Le propriétaire qui souhaite rejoindre le programme et décrocher le nouveau label "Sport&Eau" bénéficiera des conseils d'un expert de la Fondation pour le développement durable des régions de montagne (FDDM). Concrètement, il s'agit d'analyser la situation du terrain concerné en matière d'arrosage, de signer une charte d'engagement et d'identifier et de réaliser les diverses mesures visant à réduire la consommation d'eau, indique mardi le canton dans un communiqué.

Ces mesures pourraient être par exemple l'installation d'un dispositif de mesure de la consommation d'eau ou d'une station météorologique couplée à un système d'arrosage automatique. Ou encore l'installation d'un système de récupération de l'eau de pluie.

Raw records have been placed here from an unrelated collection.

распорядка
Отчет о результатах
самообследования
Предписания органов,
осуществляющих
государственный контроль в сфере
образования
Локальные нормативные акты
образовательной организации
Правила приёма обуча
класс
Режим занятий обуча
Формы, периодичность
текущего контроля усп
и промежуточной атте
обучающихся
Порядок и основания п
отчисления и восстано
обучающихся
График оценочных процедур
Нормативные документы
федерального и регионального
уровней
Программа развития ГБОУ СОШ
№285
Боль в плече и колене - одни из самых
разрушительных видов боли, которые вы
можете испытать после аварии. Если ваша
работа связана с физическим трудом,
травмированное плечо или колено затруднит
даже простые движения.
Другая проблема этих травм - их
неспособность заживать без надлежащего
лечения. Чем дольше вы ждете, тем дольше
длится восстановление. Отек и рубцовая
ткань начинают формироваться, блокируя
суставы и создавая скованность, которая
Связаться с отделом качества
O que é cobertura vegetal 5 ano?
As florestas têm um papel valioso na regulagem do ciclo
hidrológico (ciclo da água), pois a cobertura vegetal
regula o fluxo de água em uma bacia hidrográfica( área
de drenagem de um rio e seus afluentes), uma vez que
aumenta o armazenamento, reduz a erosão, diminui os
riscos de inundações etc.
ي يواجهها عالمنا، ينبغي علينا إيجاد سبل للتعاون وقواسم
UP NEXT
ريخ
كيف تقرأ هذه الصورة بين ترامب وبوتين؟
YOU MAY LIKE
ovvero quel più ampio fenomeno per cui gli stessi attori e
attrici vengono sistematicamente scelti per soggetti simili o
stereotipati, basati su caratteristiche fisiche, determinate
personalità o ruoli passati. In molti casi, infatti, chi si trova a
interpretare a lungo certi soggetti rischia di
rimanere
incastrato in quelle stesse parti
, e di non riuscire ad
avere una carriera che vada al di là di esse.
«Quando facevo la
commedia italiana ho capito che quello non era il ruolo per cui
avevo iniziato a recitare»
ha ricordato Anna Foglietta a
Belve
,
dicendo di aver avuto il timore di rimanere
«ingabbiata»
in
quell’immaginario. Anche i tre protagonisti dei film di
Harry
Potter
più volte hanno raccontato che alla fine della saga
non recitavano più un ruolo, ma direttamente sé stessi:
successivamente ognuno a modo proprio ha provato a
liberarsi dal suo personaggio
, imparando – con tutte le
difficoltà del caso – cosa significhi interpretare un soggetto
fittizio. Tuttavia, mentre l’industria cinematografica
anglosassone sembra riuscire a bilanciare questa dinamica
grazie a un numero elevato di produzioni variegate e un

Le programme comprend aussi un volet formation pour le personnel de maintenance: une journée dédiée aux enjeux de la gestion de l'eau, aux différentes méthodes d'arrosage et à des exercices pratiques sur le terrain.

Jusqu'à 18'000 francs

Chaque propriétaire peut décider d’effectuer tout ou partie de ces quatre étapes, et chacune d'entre elles donne droit à un subventionnement variant entre 20 et 30% des coûts admis, précise le canton. La formation ainsi que l’accompagnement par l’expert de la FDDM sont subventionnés à hauteur de 90%.

L'Office cantonal du sport (OCS) et le Fonds du sport dédient au programme une enveloppe totale d’un million de francs. Un montant maximal de 18'000 francs est accordé à chaque propriétaire, note encore le canton.

Déjà six propriétaires

Pour l'heure, six propriétaires de terrains de sport (football, tennis et golf) participent à la phase pilote et suivront une première formation le 7 juin. Leurs terrains se situent sur les communes de Grimisuat, Evolène, Port-Valais, Viège, Crans-Montana et Loèche.

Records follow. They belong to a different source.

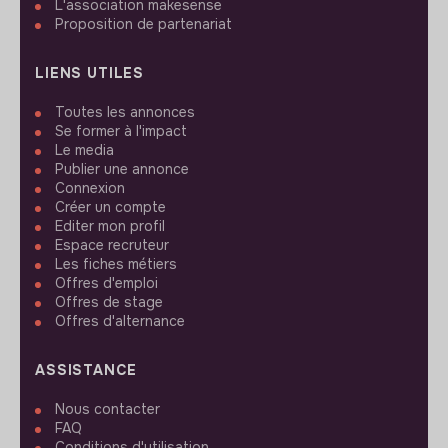
L'association makesense
Proposition de partenariat
LIENS UTILES
Toutes les annonces
Se former à l'impact
Le media
Publier une annonce
Connexion
Créer un compte
Editer mon profil
Espace recruteur
Les fiches métiers
Offres d'emploi
Offres de stage
Offres d'alternance
ASSISTANCE
Nous contacter
FAQ
Conditions d'utilisation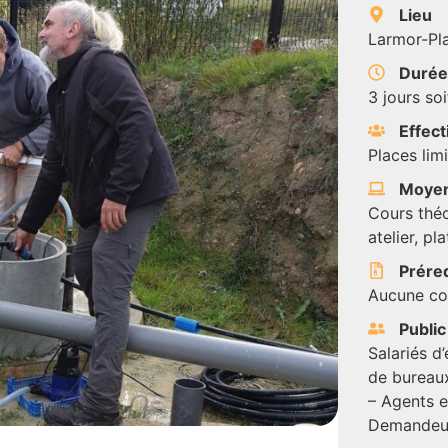
Lieu
Larmor-Pl
Duré
3 jours soi
Effect
Places limi
Moyen
Cours théo
atelier, p
Prére
Aucune co
Public
Salariés d
de bureaux
– Agents e
Demandeur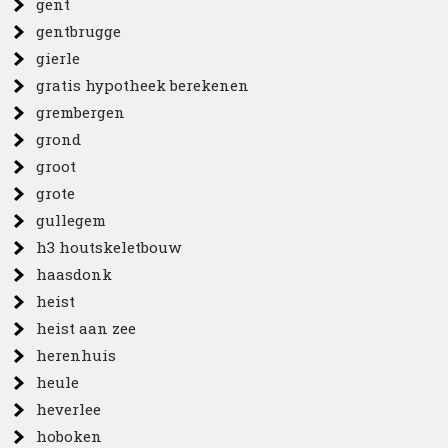
gent
gentbrugge
gierle
gratis hypotheek berekenen
grembergen
grond
groot
grote
gullegem
h3 houtskeletbouw
haasdonk
heist
heist aan zee
herenhuis
heule
heverlee
hoboken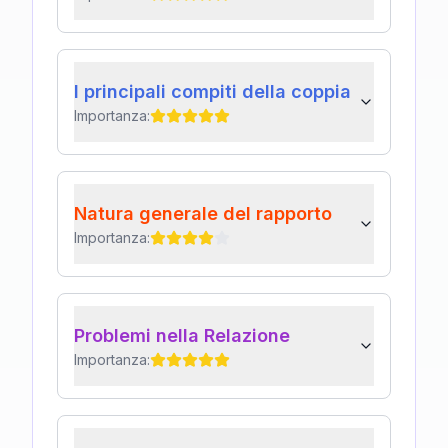
I principali compiti della coppia
Importanza:
Natura generale del rapporto
Importanza:
Problemi nella Relazione
Importanza: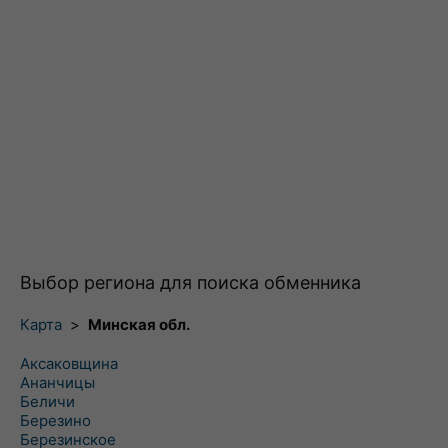
Выбор региона для поиска обменника
Карта
>
Минская обл.
Аксаковщина
Ананчицы
Беличи
Березино
Березинское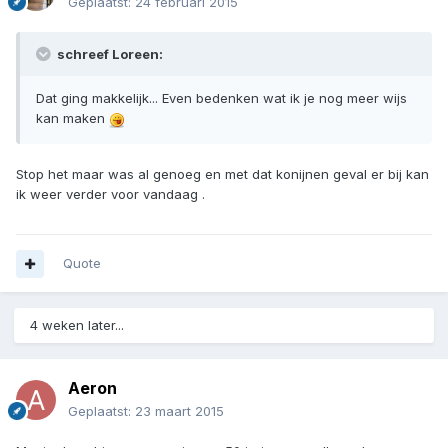
Geplaatst:
24 februari 2015
schreef Loreen:
Dat ging makkelijk... Even bedenken wat ik je nog meer wijs
kan maken
Stop het maar was al genoeg en met dat konijnen geval er bij kan
ik weer verder voor vandaag .
Quote
4 weken later...
Aeron
Geplaatst:
23 maart 2015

Les prochaines formations à l’attention de tous les propriétaires de terrains de sport accessibles au public (football, tennis, golf, rugby, athlétisme, équitation, baseball ou autres) se dérouleront en octobre 2024 et en avril 2025. Les propriétaires intéressés peuvent d’ores et déjà consulter les documents explicatifs sur la page Internet de l’OCS.

Le projet s’inscrit dans la lignée de la stratégie cantonale eau. Il vise à encourager les propriétaires des terrains de sport accessibles au public à s'adapter au changement climatique et à préserver l'eau potable dans un contexte de changement climatique où les ressources en eau diminuent et la consommation augmente, précise encore le canton.